エビフライ
エビフライ(海老フライ)は、海老を多量の食用油で揚げた、日本の料理である。日本で開発されたカツ料理の一つであり、代表的な洋食料理である。
概要
海老をカツの手法によって、多量の食用油で揚げて作る料理で、キャベツ、キュウリ、トマトなどの野菜が添えて出されることが多い。
エビフライの素材は、高級店では主に車エビが使用されるが、漁獲量の低迷と価格高騰の影響があり、一般的にはブラックタイガー(ウシエビ)を使用する店が多い。他に高級品でコウライエビ(大正エビ)、イセエビ、ニシキエビなどを使う例もある。安価で冷凍食品などではバナメイエビ (Litopenaeus vannamei) が用いられることが多い。
歴史
発祥は諸説あり確かではない。
- 明治時代にカツレツと天ぷらから考案テンプレート:誰されたとする説。西洋料理の魚のフライと、江戸料理のてんぷらが結びついてできたとする説[4]。1895年(明治28年)の『簡易料理』[5]にイセエビやクルマエビの「フライ」[1]、1913年(大正2年)の『食道楽続編 夏の巻』[6]に「海老のカツレツ」の作り方が紹介されている[2]。
作り方、食べ方
殻をむいた海老の背わたを取り、丸まらないように背中方向へ伸ばす。 伸ばし方としては腹側に何箇所か小さい切れ込みを入れ、背中から押しつぶすように、腹のスジが「プチプチ」と切れるように、好みの大きさになるまで「つぶし伸ばす」。 その後、小麦粉、溶き卵、パン粉の順に衣をつけ、食用油で揚げる。ふっくらとしたボリュームのある衣に仕上げるためには衣を2度付けすると良いとされる。
一部の店では、殻をむく際に頭を取らずに有頭で仕上げる場合もあり、この場合には頭部には衣をつけない。
トンカツソースや中濃ソース、レモンの果汁、タルタルソース、醤油、トマトケチャップなどをかけて食べることが多い。ナイフ・フォークを使って洋風に、また箸を使い、単品料理や定食等で食べる場合が一般的だが、パンの間に挟んだエビフライサンド、卵綴じにしてご飯に乗せたエビフライ丼と言ったメニューも知られている。

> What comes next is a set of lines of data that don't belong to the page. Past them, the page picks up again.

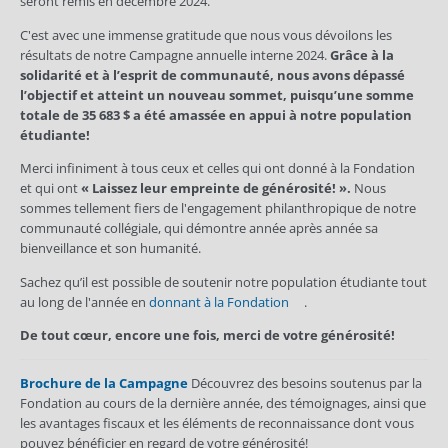
seront remis en décembre 2024.
C'est avec une immense gratitude que nous vous dévoilons les
résultats de notre Campagne annuelle interne 2024.
Grâce à la
solidarité et à l’esprit de communauté, nous avons dépassé
l’objectif et atteint un nouveau sommet, puisqu’une somme
totale de 35 683 $ a été amassée en appui à notre population
étudiante!
Merci infiniment à tous ceux et celles qui ont donné à la Fondation
et qui ont
« Laissez leur empreinte de générosité! ».
Nous
sommes tellement fiers de l'engagement philanthropique de notre
communauté collégiale, qui démontre année après année sa
bienveillance et son humanité.
Sachez qu’il est possible de soutenir notre population étudiante tout
au long de l'année en
donnant à la Fondation
.
De tout cœur, encore une fois, merci de votre générosité!
Brochure de la Campagne
Découvrez des besoins soutenus par la
Fondation au cours de la dernière année, des témoignages, ainsi que
les avantages fiscaux et les éléments de reconnaissance dont vous
pouvez bénéficier en regard de votre générosité!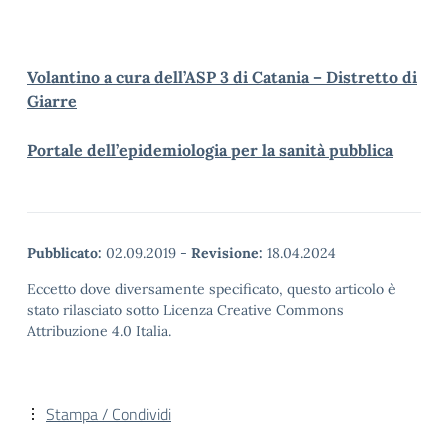
Volantino a cura dell’ASP 3 di Catania – Distretto di
Giarre
Portale dell’epidemiologia per la sanità pubblica
Pubblicato:
02.09.2019
-
Revisione:
18.04.2024
Eccetto dove diversamente specificato, questo articolo è
stato rilasciato sotto Licenza Creative Commons
Attribuzione 4.0 Italia.
Stampa / Condividi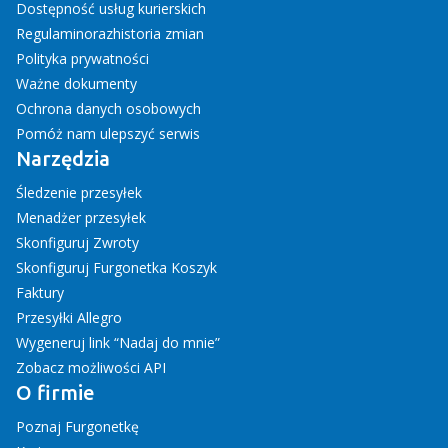
Dostępność usług kurierskich
Regulamin
oraz
historia zmian
Polityka prywatności
Ważne dokumenty
Ochrona danych osobowych
Pomóż nam ulepszyć serwis
Narzędzia
Śledzenie przesyłek
Menadżer przesyłek
Skonfiguruj Zwroty
Skonfiguruj Furgonetka Koszyk
Faktury
Przesyłki Allegro
Wygeneruj link “Nadaj do mnie”
Zobacz możliwości API
O firmie
Poznaj Furgonetkę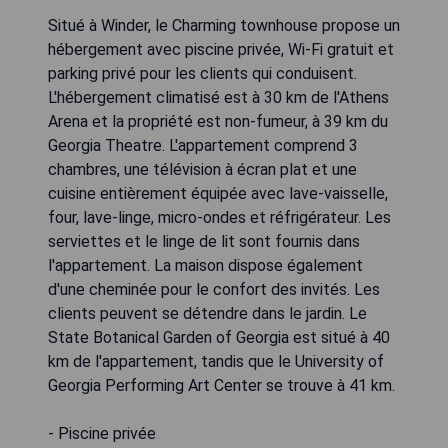
Situé à Winder, le Charming townhouse propose un
hébergement avec piscine privée, Wi-Fi gratuit et
parking privé pour les clients qui conduisent.
L'hébergement climatisé est à 30 km de l'Athens
Arena et la propriété est non-fumeur, à 39 km du
Georgia Theatre. L'appartement comprend 3
chambres, une télévision à écran plat et une
cuisine entièrement équipée avec lave-vaisselle,
four, lave-linge, micro-ondes et réfrigérateur. Les
serviettes et le linge de lit sont fournis dans
l'appartement. La maison dispose également
d'une cheminée pour le confort des invités. Les
clients peuvent se détendre dans le jardin. Le
State Botanical Garden of Georgia est situé à 40
km de l'appartement, tandis que le University of
Georgia Performing Art Center se trouve à 41 km.
- Piscine privée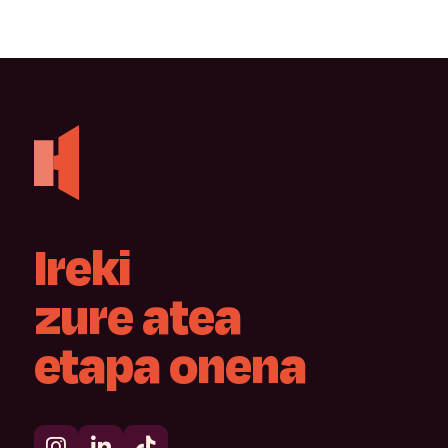
Ireki
zure
atea
etapa
onena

現在は、簡単に調理が出来る冷凍食品も多く販売されており、お弁当のおかずなどとしても利用されている。
エビフライと名古屋
タモリがかつて名古屋を揶揄する一連のネタの中で、「名古屋弁ではエビフリャーと言う」などと発言したことが巷間に広がり、名古屋市の名物料理であるかのような誤解が広がった[7]。その誤解に乗じてエビフライを名物料理であるかのように提供する飲食店も名古屋には多数ある。 実際には名古屋弁で外来語の「フライ」が老年層で「フレァー」([ɸuɾæː])のような発音になることはあっても、「フリャー」と言うことはまずなく、「エビフリャー」という言葉を聞くことはまずない。
中国の炸板蝦
中国山東省は、エビの産地であり、青島周辺が1898年からドイツの租借地となった歴史もあって、カツレツの手法をつかった中型のエビのフライ「炸板蝦」(ジャーバンシア)が山東料理レストランなどで出されている。日本のエビフライと違う点は、背開きで平たい形状にして、塩などで下味を付け、細かなパン粉を付けることである。ウスターソースなどは付けない[8]。
出典・脚注
- ↑ 中央区観光協会 はじめて物語マップ
- ↑ 日本の西洋料理の歴史 西洋食文化の隆盛
- ↑ 一度は食べたい!創業100年以上の老舗飲食店 「●『煉瓦亭』(東京都・銀座)1895年(明治28年)創業の洋食レストランで、エビフライなど、煉瓦亭発祥」
- ↑ 食の研究所-食の源流探訪 「てんぷら×魚フライ」で誕生したエビフライ
- ↑ 民友社編、『家庭叢書第八巻 簡易料理』p90、1895年、東京・民友社
- ↑ 村井弦斎、『食道楽続編 夏の巻』p236、1913年、報知社
- ↑ スタイルプラス2012年6月24日放送
- ↑ 石毛直道、「ハオチー!鉄の胃袋中国漫遊 済南Ⅱ」『太陽』、1983年9月号、pp120-128、平凡社。